6. What skills are learnt in CLE and how are they relevant to our shared climate future
CLE supports students to build skills for practice through engaging in real legal work under supervision. Through this process of hands-on experience, coupled with close supervision and feedback, CLE aims ‘to produce graduates who can deal effectively with the modern world’.[1]
While the nature of the work of a particular clinic will shape the specific technical skills students develop — legal writing, analysis, advocacy or litigation process — CLE has a particular capacity to support essential skills for practice, including ethical awareness and ‘emotional skills, values, responsibility, resilience, confidence, self-esteem, self-awareness and humility’.[2]
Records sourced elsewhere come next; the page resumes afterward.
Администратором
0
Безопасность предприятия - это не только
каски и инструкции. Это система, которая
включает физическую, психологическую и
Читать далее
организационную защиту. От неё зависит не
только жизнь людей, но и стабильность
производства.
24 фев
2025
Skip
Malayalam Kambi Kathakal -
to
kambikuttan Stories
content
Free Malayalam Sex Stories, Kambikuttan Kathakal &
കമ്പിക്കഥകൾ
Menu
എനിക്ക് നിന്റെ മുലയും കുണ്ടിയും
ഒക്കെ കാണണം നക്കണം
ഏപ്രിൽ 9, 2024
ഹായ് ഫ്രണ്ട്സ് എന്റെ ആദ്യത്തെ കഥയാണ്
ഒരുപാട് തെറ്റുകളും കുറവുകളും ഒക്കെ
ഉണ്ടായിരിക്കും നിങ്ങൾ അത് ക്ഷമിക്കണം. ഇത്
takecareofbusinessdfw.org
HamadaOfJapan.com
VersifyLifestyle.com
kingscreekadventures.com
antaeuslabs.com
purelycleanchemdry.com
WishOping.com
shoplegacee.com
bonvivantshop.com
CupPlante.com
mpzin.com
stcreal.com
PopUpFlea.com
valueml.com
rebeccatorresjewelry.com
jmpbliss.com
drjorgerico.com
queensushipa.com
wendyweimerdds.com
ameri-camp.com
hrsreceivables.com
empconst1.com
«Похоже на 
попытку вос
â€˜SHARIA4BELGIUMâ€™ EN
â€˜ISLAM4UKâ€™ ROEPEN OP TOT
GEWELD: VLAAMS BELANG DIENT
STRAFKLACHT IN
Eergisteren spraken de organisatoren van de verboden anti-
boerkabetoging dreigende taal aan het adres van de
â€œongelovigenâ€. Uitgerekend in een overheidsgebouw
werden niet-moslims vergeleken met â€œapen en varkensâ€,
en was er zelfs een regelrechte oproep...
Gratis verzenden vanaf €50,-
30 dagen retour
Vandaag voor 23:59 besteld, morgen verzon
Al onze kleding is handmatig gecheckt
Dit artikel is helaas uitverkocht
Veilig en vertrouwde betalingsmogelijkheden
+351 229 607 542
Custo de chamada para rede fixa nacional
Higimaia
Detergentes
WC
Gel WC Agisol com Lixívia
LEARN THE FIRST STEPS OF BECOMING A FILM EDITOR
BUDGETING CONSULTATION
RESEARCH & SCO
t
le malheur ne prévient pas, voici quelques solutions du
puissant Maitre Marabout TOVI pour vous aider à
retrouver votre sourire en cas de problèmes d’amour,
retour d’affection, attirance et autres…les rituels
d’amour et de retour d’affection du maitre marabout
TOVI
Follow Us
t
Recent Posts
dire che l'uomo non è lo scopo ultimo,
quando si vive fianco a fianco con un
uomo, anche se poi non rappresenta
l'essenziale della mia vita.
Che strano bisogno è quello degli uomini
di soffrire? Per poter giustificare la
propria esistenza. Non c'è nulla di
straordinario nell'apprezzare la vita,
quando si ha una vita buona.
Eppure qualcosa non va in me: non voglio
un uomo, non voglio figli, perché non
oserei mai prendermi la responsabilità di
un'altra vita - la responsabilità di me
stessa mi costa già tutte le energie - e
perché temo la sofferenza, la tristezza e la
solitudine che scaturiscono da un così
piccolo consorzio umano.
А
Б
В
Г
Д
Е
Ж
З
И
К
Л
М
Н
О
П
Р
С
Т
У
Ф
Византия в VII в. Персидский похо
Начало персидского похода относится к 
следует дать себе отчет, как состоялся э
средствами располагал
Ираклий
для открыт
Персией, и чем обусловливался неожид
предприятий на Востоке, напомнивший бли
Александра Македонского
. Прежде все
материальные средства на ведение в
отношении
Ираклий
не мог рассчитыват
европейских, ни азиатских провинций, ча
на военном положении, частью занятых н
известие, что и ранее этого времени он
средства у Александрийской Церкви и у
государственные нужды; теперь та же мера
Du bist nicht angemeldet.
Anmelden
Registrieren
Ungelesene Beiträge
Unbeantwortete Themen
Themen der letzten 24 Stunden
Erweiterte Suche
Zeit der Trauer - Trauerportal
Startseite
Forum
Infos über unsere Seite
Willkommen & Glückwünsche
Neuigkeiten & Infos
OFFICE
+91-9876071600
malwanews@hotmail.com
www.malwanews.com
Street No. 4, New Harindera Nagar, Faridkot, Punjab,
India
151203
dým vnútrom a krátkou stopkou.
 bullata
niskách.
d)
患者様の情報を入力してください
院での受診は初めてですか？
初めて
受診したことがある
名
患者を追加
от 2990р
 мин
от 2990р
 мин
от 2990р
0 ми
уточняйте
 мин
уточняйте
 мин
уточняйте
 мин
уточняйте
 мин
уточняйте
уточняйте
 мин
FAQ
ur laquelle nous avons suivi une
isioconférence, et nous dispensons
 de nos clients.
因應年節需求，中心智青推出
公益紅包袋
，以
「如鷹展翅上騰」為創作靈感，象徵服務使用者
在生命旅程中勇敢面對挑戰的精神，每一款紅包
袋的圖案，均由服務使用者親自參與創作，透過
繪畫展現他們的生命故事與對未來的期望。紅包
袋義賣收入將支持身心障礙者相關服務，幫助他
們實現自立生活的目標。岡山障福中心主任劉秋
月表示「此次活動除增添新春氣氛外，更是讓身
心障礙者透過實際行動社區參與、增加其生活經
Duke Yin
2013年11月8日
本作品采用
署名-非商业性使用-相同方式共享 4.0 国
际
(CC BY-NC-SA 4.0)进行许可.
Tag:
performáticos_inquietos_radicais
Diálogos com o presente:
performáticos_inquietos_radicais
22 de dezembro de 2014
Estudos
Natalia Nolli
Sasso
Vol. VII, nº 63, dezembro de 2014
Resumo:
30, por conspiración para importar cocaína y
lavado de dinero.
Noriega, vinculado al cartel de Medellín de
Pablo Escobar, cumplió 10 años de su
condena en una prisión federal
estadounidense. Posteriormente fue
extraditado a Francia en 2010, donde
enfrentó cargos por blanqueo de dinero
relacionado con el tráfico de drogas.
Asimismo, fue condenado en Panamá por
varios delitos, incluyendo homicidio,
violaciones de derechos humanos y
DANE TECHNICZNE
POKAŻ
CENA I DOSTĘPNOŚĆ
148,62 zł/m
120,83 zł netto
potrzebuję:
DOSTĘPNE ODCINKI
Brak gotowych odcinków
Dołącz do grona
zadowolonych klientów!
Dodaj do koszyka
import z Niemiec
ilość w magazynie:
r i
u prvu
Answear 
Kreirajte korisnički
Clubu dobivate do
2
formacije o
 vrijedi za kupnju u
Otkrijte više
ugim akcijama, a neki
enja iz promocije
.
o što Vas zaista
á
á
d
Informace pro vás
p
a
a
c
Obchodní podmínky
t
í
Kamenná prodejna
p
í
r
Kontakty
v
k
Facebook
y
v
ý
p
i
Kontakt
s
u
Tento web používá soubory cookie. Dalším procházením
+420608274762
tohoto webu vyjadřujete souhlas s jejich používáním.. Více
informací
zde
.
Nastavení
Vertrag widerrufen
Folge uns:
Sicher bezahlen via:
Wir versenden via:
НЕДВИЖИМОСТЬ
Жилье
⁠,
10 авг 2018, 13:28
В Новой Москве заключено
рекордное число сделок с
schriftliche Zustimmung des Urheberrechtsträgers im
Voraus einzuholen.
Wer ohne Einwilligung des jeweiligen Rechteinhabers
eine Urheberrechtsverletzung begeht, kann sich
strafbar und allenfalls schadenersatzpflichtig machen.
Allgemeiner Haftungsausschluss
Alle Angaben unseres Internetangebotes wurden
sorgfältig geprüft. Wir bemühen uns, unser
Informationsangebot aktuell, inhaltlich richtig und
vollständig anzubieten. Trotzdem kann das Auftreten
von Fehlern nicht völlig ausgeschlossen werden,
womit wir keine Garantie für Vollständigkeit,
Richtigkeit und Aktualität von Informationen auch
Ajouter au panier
The question of what it means for law graduates to be ‘practice-ready’ has been described as ‘neither clear-cut nor well-articulated’,[3] and it is a question made more complex by the ongoing and dynamic changes in legal practice and the profession, as well as in the regulatory framework, and the lack of certainty about our environmental future. New technology and the use of artificial intelligence (AI) open both opportunities and challenges for law and for legal practice.[4] The skills required to be ‘practice-ready’ today are unlikely to be the same as those required in 5, 10 or 15 years.[5] The most important skill in this context might be the skill of learning how to learn[6] and to understand law in context and in the broader framework of clients’ needs and ethical practice.[7]
While the future of work is unknown, it is accepted that the climate has and will continue to change.[8] A climate clinic has the added role to prepare students as professionals entering that climate-modified future. This is partly achieved through supervised practice; it is also achieved through using reflective techniques that support professional self-awareness and acknowledge wellbeing and personal growth.
KEY QUESTION
- As a future lawyer, what kinds of skills are necessary to be ‘practice-ready’? What are the skills that may not have been required in the past but are essential now and in the future?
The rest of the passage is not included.